The crowdfunding variant in question is Patreon, the platform that bills itself as a next-generation pathway to "recurring funding for artists and creators" of all types. Unlike Kickstarter or Indiegogo campaigns, Patreon doesn't revolve around artists' making specific requests for specific projects. Instead, online patrons (in Spencer's words) "sign up to donate 'tips' whenever their favored 'creators' produce content they like." The bigger a patron tips, the more supplementary and/or exclusive content they receive from their sponsee. And since Patreon takes a portion of all tips––the site touts its cut as five percent, though Spencer's sources allege that the number is "closer to 12 percent" after the inclusion of assorted fees––everyone involved in the arrangement theoretically gets what they want.
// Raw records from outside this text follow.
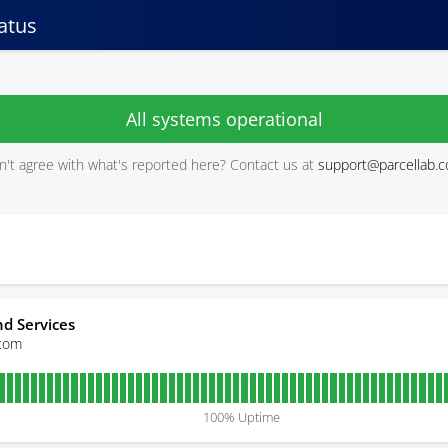
atus
All systems operational
't agree with what's reported here? Contact us at
support@parcellab.
d Services
.com
100
% Uptime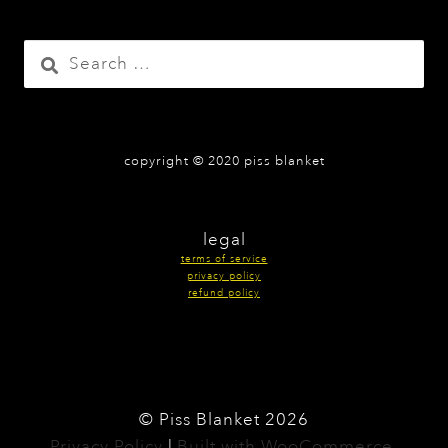
the
product
Search
page
for:
copyright © 2020 piss blanket
legal
terms of service
privacy policy
refund policy
© Piss Blanket 2026
Privacy Policy
Built with WooCommerce
.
Still, before signing up, every contemporary artist should ask one crucial question about the platform's viability: How do I generate a sustainable stream of tips? Lauren Parker, an Oakland-based freelance writer and podcast producer, offers this key piece of advice from her Patreon experience:
[Donors] start to get pissy when you make art they don’t want. Like they have a right to be involved in your life. If you piss them off, your revenue goes down. And the more time you spend on the exclusive art, the less time you have for what you really want to be working on.
Now, from an economist's perspective, patrons SHOULD stop tipping any artist who ceases to make work that they want, and patrons DO have a right to be involved in an artist's (professional) life as long as they're actively funding it. To quote Don Draper, "That's what the money is for." Furthermore, as Spencer acknowledges later in the essay, neither of these dynamics is Patreon's invention. The platform only recreates the same ethically complex relationship that artists and patrons have always shared.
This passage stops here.